Notes of HyperINR: A Fast and Predictive Hypernetwork for Implicit Neural Rrpresentations via Knowledge Distillation

Mind Map

Structure

Some algorithms noted in paper

Shepard's algorithm

Shepard's interpolation algorithm is a numerical interpolation method proposed by Donald Shepard in 1968. It's based on the concept of inverse distance weighting, that is, for a point to be predicted, the influence of nearby sample points is more significant than that of farther ones. Therefore, during the interpolation operation, the weight of each sample point is determined by its distance to the prediction point.

The general form of Shepard's interpolation algorithm is as follows:

$$ f(x) = \sum_{j=1}^{N} \frac {w_j E_j} {\sum_{j=1}^N w_j} $$

And

$$ w_j = (\frac {d} {|x-x_i|})^p $$

where

$f(x)$ is the function value of the prediction point
$E_j$ is the function value of the j-th sample point
$w_i$ is the weight of the j-th sample point
$x_i$ is the position of the j-th sample point
$p$ is the power of the weight function, usually taken as 2
$d$ is a very small constant, used to prevent the denominator from being 0

fast Poisson Disk sampling algorithm

Bridson's fast Poisson disk sampling algorithm is a commonly used algorithm in computer graphics, designed to generate uniform but irregular point arrays in two or three-dimensional spaces. This algorithm is fast and efficient, and the generated points have the characteristic of "blue noise", that is, the minimum distance between any two points is greater than a given value, which prevents points from clustering. Furthermore, the distribution of points is uniform on any large spatial scale.

The main step of the algorithm are as follows:

1. randomly select an initial point within the view port and add it to to the 'active points list'
1. randomly select an initial point within 'active points list' and generate a certain number of points randomly within the annular area around this point.
1. check these points newly generated points. If their distance to existing points is all greater than a given minimum distance, add them to the active points list, otherwise discard them.
1. if no new points can be generated around the selected active point, remove this point from the active point list.
1. repeat steps two to four until the active points list is empty, then, the algorithm ends.

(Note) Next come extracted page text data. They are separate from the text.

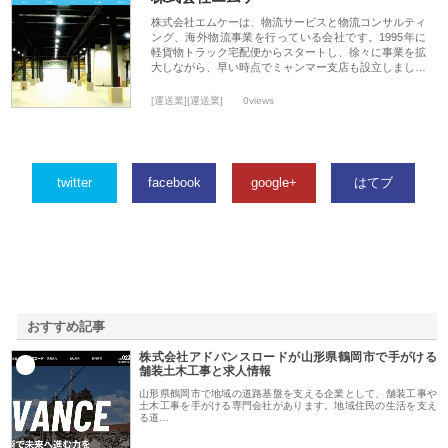
株式会社エムケーは、物流サービスと物流コンサルティ
ング、海外物流事業を行っている会社です。1995年に
軽貨物トラック宅配便からスタートし、徐々に事業を拡
大しながら、早い時点でミャンマー支店も設立しまし…
[運送業][運送業]
0views
twitter
facebook
google+
はてブ
おすすめ記事
株式会社アドバンスロードが山形県鶴岡市で手がける
1
舗装土木工事と求人情報
山形県鶴岡市で地域の道路基盤を支える企業として、舗装工事や
土木工事を手がける専門会社があります。地域住民の生活を支え
る道…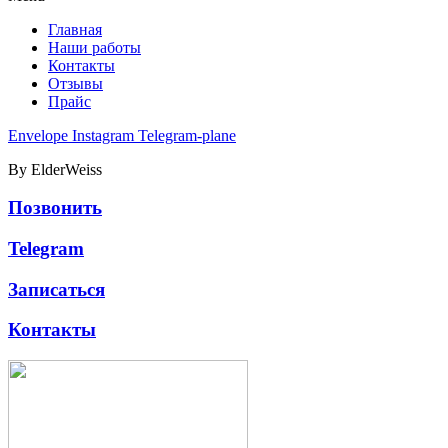
Главная
Наши работы
Контакты
Отзывы
Прайс
Envelope
Instagram
Telegram-plane
By ElderWeiss
Позвонить
Telegram
Записаться
Контакты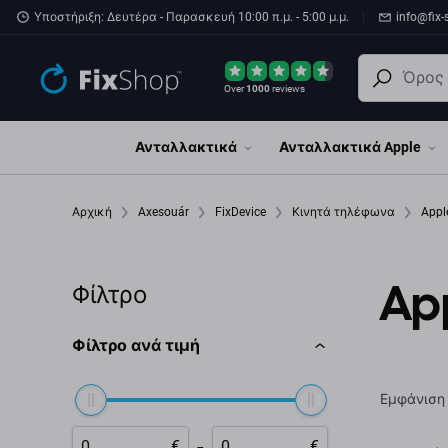
Παράβλεψη στο κύριο περιεχόμενο
Υποστήριξη: Δευτέρα - Παρασκευή 10:00 π.μ. - 5:00 μ.μ.
info@fix-
Over
1000
reviews
Ανταλλακτικά
Ανταλλακτικά Apple
Αρχική
Axesouár
FixDevice
Κινητά τηλέφωνα
Appl
App
Φίλτρο
Φίλτρο ανά τιμή
Εμφάνιση
-
€
€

Poisson disk sampling can be seen in many domains, such as graphic rendering, Geographic Information Systems (GIS), machine learning, etc.

Gaussian kernel sampling

Gaussian Kernel Sampling is a sampling method used in various fields like machine learning, signal processing and statistics. In this method, samples are generated based on the Gaussian distribution (also known as Normal distribution).

The Gaussian Kernel is a function in the form of a bell curve, characterized by its mean (μ) and standard deviation (σ). It has the property that values closer to the mean are sampled more frequently than values further away.

In the context of machine learning, Gaussian Kernel is often used in the Kernel methods (like Support Vector Machines and Gaussian Processes) for transforming linearly inseparable data to a higher dimension where it becomes linearly separable.

In signal processing, Gaussian kernel can be used in Gaussian filters for blurring images or reducing noise.

In general, Gaussian Kernel Sampling is a powerful method for data generation and transformation, given its properties of continuity, differentiability and its characteristic bell shape.

explanation of HyperINR

$$ \Phi : \vec{x} \mapsto \Phi (\vec{x}) = \vec{v}, \vec{x} \in \mathbb{R}^2 or \space \mathbb{R}^3 $$

After decomposion,

$$ \Phi (\vec {x} \mid \theta) = S \circ E(\theta)(\vec{x}) $$

1. $\Phi (\vec {x} \mid \theta) $: this represents an output function based on the input $x$ and parameter $\theta$ . It defines a conditional mapping $\Phi$ with parameter $\theta $ applied to $\vec{x}$
1. $S \circ E(\theta)(\vec{x})$ : Here, $\circ$ denotes function composition. This means that first, the function $E(\theta)$ is applied to $\vec{x}$ and then the result is passed into the function $S$.
  - $E (\theta)$: This is a function parameterized by $\theta$, typically representing an embedding function or feature extractor, applied to the input $\vec{x}$.
  - $S$ : This is another function that processes the output of $E(\theta)(\vec{x})$. It could perform some post-processing or mapping operation.

In simpler terms, the formula indicates that the input $\vec{x}$ is first processed by $E(\theta)$, and the result is then passed to $S$ to produce the final output $\Phi(\vec{x} | \theta)$.

Adam Optimizer

Adam optimizer is a popular gradient-based optimization algorithm for training machine learning models, especially deep neural networks. It was introduced by Diederik P. Kingma and Jimmy Ba in a paper titled "Adam: A Method for Stochastic Optimization" in 2014.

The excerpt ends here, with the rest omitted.